Because viruses must bind to cell surface molecules to initiate replication, the use of soluble receptors to block virus infection has long been an attractive therapeutic option. Soluble receptors have been developed that block infection with rhinoviruses and HIV-1, but these have not been licensed due to their suboptimal potency. A newly designed soluble receptor for HIV-1 overcomes this problem and provides broad and effective protection against infection of cells and of nonhuman primates.
Infection with HIV-1 requires two cell surface molecules, CD4 and a chemokine receptor (either CCR5 or CXCR4), which are engaged by the viral glycoprotein gp120 (illustrated). A soluble form of CD4 fused to an antibody molecule can block infection of most viral isolates, and has been shown to be safe in humans, but its affinity for gp120 is low. Similarly, peptide mimics of the CCR5 co-receptor have been shown to block infection, but their affinity for gp120 is also low.

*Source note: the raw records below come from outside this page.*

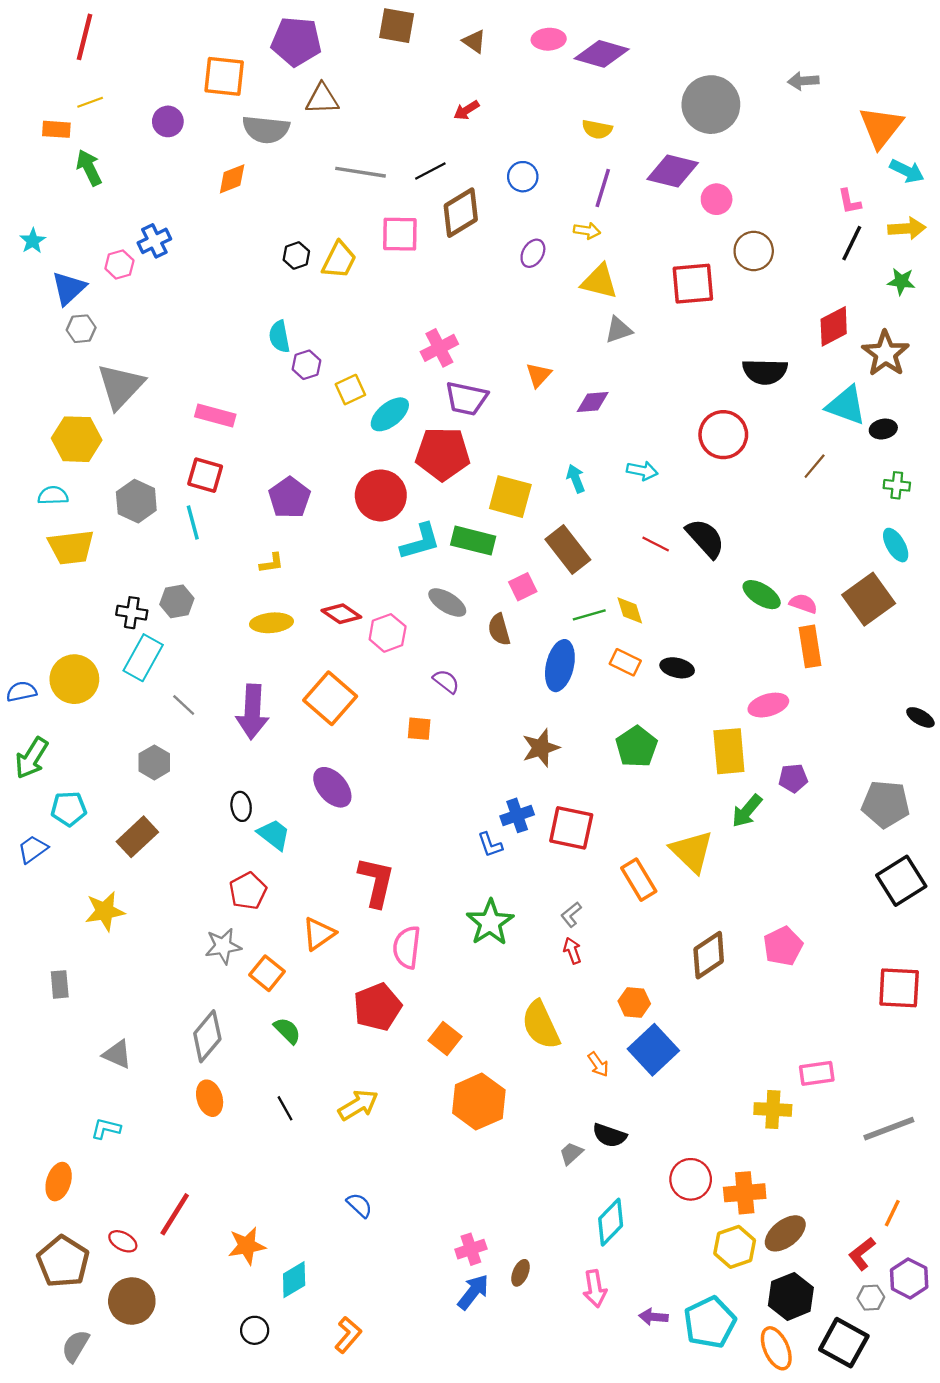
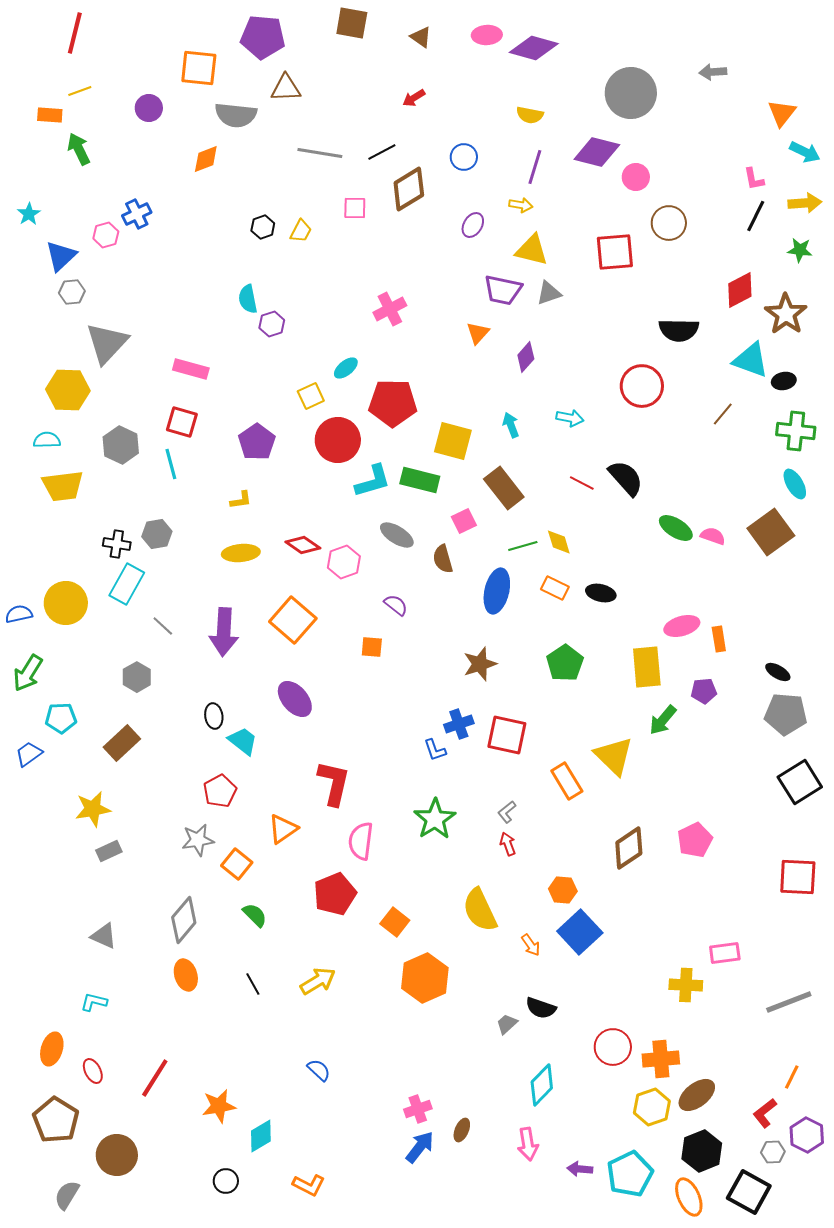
orange triangle: (881, 127) -> (782, 113), size x0.7
pink square: (400, 234) -> (355, 208), size x0.7
yellow trapezoid: (339, 260) -> (301, 231), size x0.7
yellow square: (350, 390) -> (311, 396), moved
purple trapezoid: (466, 399) -> (503, 290), moved
purple diamond: (593, 402) -> (526, 357), turned -44
cyan ellipse: (390, 414) -> (346, 368), size x0.7
green cross: (897, 485) -> (796, 431), size x1.6
orange rectangle: (810, 646) -> (719, 639), moved, size x0.7
black ellipse: (920, 717) -> (778, 672), moved
gray rectangle: (60, 984) -> (109, 851), moved, turned 70
red ellipse: (123, 1241) -> (93, 1071), moved, turned 35
orange L-shape: (348, 1335) -> (309, 1185), turned 76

Combining the two gp120-binding molecules solved the problem of low affinity, and in addition provided protection against a wide range of virus isolates. The entry inhibitor, called eCD4-Ig, is a fusion of the first two domains of CD4 to the Fc domain of an antibody molecule, with the CCR5-mimicking peptide at the carboxy-terminus (illustrated). It binds strongly to gp120, and blocks infection with many different isolates of HIV-1, HIV-2, SIV, and HIV-1 resistant to broadly neutralizing monoclonal antibodies. The molecule blocks viral infection at concentrations that might be achieved in humans (1.5 – 5.2 micrograms per milliliter).
When administered to mice, eCD4-Ig protected the animals from HIV-1. Rhesus macaques inoculated with an adenovirus-associated virus (AAV) recombinant containing the gene for eCD4-Ig were protected from infection with large amounts of virus for up to 34 weeks after immunization. Levels of eCD4-Ig in the sera of these animals ranged from 17 – 77 micrograms per milliliter.
These results show that eCD4-Ig blocks HIV infection with a wide range of isolates more effectively than previously studied broadly neutralizing antibodies. Emergence of HIV variants resistant to neutralization with eCD4-Ig would likely produce viruses that infect cells less efficiently, reducing their transmission. eCD4-Ig is therefore an attractive candidate for therapy of HIV-1 infections. Whether sustained production of the protein in humans will cause disease remains to be determined. Because expression of the AAV genome persists for long periods, it might be advantageous to include a kill-switch in the vector: a way of turning it off if something should go wrong.
Dumping soluble CD4 into the circulation is just going screw up APCs and probably lead to a slew of autoimmune problems. There are definitely better approaches to take than this.
My guess is that the CD4/Fc/CCR5mim1 complexes have low affinity for MHC class II. If that’s not the case, the CD4 domains could probably be modified to still be able to neutralize the virus but not bind to MHC class II.
What do you think is a better approach?